A Liberian doctor named Melvin Korkor, who contracted Ebola virus while attending to patients in his country, but eventually recovered from it after being treated revealed that he still faces stigmatisation.
Korkor, who narrated his ordeal to FrontPage Africa, said he was only greeted from a distance upon arrival at Cuttington University campus, a private university in Suacoco, Liberia, where he teaches. He said his students were scared that he might still have the deadly virus, a situation that made people to be afraid to touch him.
One of the students, whose name was not given, said: “We want to hug our doctor, but fear we would come in contact with the virus, I will greet him from a distance. I am happy doctor Korkor has returned, but I am totally not convinced he is Ebola-free. I will shake his hands after 21 days.”
Despite checking the deadly virus, local and international authorities are still battling with other measures on how to educate people both on the symptoms of Ebola and on the progress of the disease from the soap bucket challenge (a repurposed version of the ice bucket challenge, which is now trending on Twitter- hashtag #MousserContreEbola) to a hit hip-hop song aimed at educating the public on the symptoms and how the virus can spread or be halted.
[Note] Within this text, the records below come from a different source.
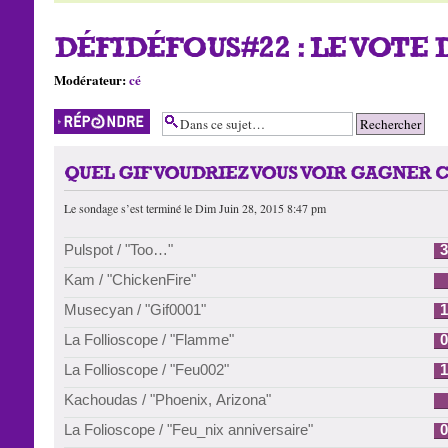
DÉFIDÉFOUS#22 : LE VOTE 
Modérateur:
cé
Répondre
QUEL GIF VOUDRIEZ VOUS VOIR GAGNER C
Le sondage s’est terminé le Dim Juin 28, 2015 8:47 pm
Pulspot / "Too…"
3
Kam / "ChickenFire"
Musecyan / "Gif0001"
1
La Follioscope / "Flamme"
0
La Follioscope / "Feu002"
1
Kachoudas / "Phoenix, Arizona"
La Folioscope / "Feu_nix anniversaire"
0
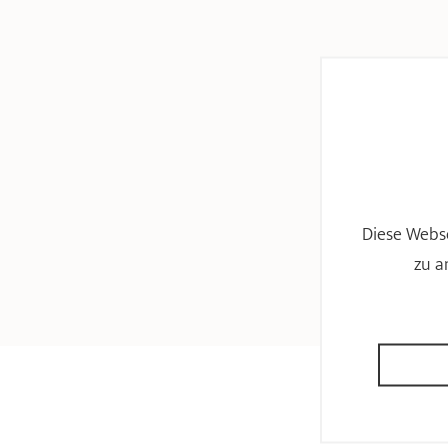
Diese Webse
zu a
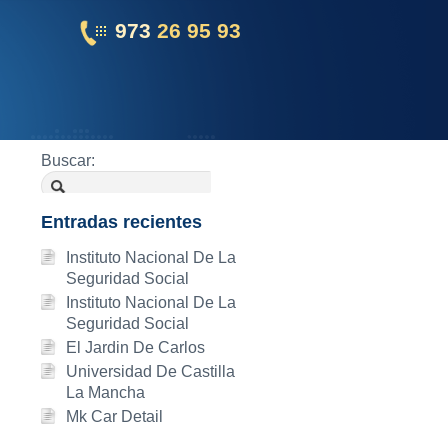
973
26 95 93
Buscar:
Entradas recientes
Instituto Nacional De La
Seguridad Social
Instituto Nacional De La
Seguridad Social
El Jardin De Carlos
Universidad De Castilla
La Mancha
Mk Car Detail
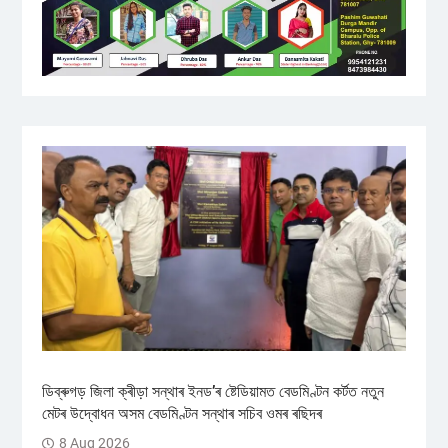
ডিব্ৰুগড় জিলা ক্ৰীড়া সন্থাৰ ইনড’ৰ ষ্টেডিয়ামত বেডমিণ্টন কৰ্টত নতুন
মেটৰ উদ্বোধন অসম বেডমিণ্টন সন্থাৰ সচিব ওমৰ ৰছিদৰ
8 Aug 2026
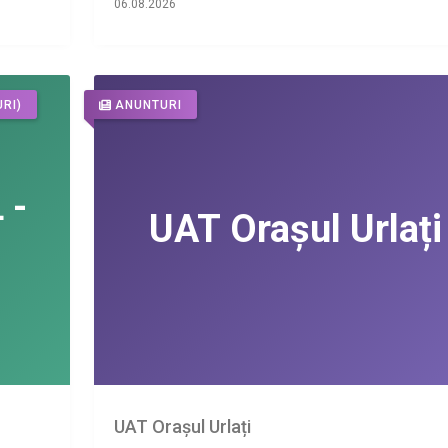
06.08.2026
RI)
ANUNTURI
UAT Orașul Urlați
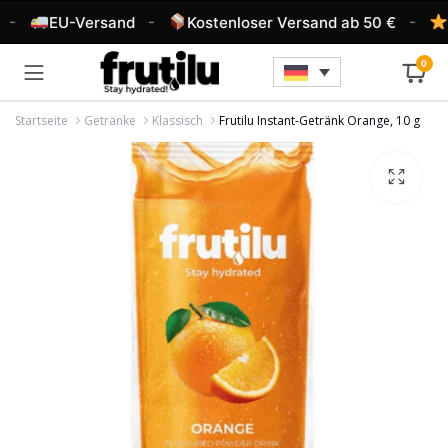
-
-
-
EU-Versand
Kostenloser Versand ab 50 €
4
0
Startseite
Getränke
Klassisch
Frutilu Instant-Getränk Orange, 10 g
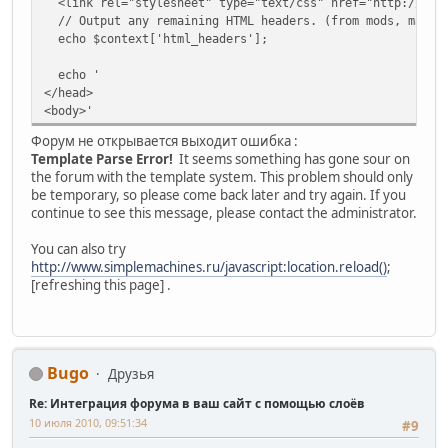
<link rel="stylesheet" type="text/css" href="http://loca
// Output any remaining HTML headers. (from mods, maybe
echo $context['html_headers'];
echo '
</head>
<body>'
Форум не открывается выходит ошибка :
Template Parse Error!
It seems something has gone sour on
the forum with the template system. This problem should only
be temporary, so please come back later and try again. If you
continue to see this message, please contact the administrator.
You can also try
http://www.simplemachines.ru/javascript:location.reload()
;
[refreshing this page] .
Bugo
Друзья
Re: Интеграция форума в ваш сайт с помощью слоёв
10 июля 2010, 09:51:34
#9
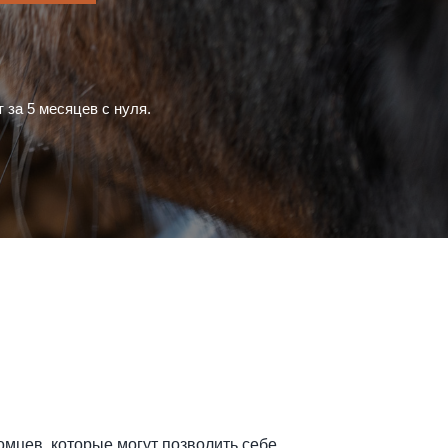
 за 5 месяцев с нуля.
омцев, которые могут позволить себе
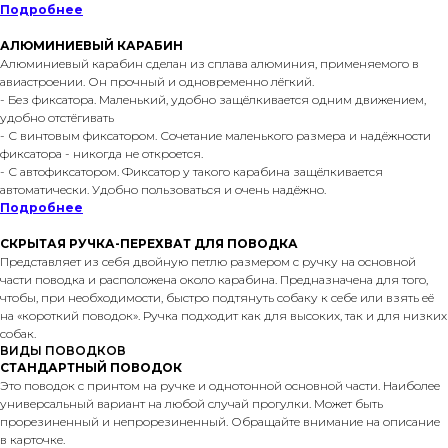
Подробнее
АЛЮМИНИЕВЫЙ КАРАБИН
Алюминиевый карабин сделан из сплава алюминия, применяемого в
авиастроении. Он прочный и одновременно лёгкий.
- Без фиксатора. Маленький, удобно защёлкивается одним движением,
удобно отстёгивать
- С винтовым фиксатором. Сочетание маленького размера и надёжности
фиксатора - никогда не откроется.
- С автофиксатором. Фиксатор у такого карабина защёлкивается
автоматически. Удобно пользоваться и очень надёжно.
Подробнее
СКРЫТАЯ РУЧКА-ПЕРЕХВАТ ДЛЯ ПОВОДКА
Представляет из себя двойную петлю размером с ручку на основной
части поводка и расположена около карабина. Предназначена для того,
чтобы, при необходимости, быстро подтянуть собаку к себе или взять её
на «короткий поводок». Ручка подходит как для высоких, так и для низких
собак.
ВИДЫ ПОВОДКОВ
СТАНДАРТНЫЙ ПОВОДОК
Это поводок с принтом на ручке и однотонной основной части. Наиболее
универсальный вариант на любой случай прогулки. Может быть
прорезиненный и непрорезиненный. Обращайте внимание на описание
в карточке.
Meanwhile, the World Health Organization recently shared a video of three survivors who revealed that, they were issued certificates by their doctors to prove they are no longer contagious because of the stigma they were undergoing in their various communities.
One the survivor said: “When I got sick, my family doubted my recovery. Thank God for the doctors. They gave me a certificate that indicates I am free of Ebola in case anyone would still doubt.”
However, West Africa is still looking for lasting solution to completely end the outbreak of the deadly Ebola virus that has reportedly infected at least 2,615 people, with 1,427 reportedly dead.
The American doctors who contracted the deadly virus were described as heroes back home while several African survivors are faced with stigma and disdain in their own communities.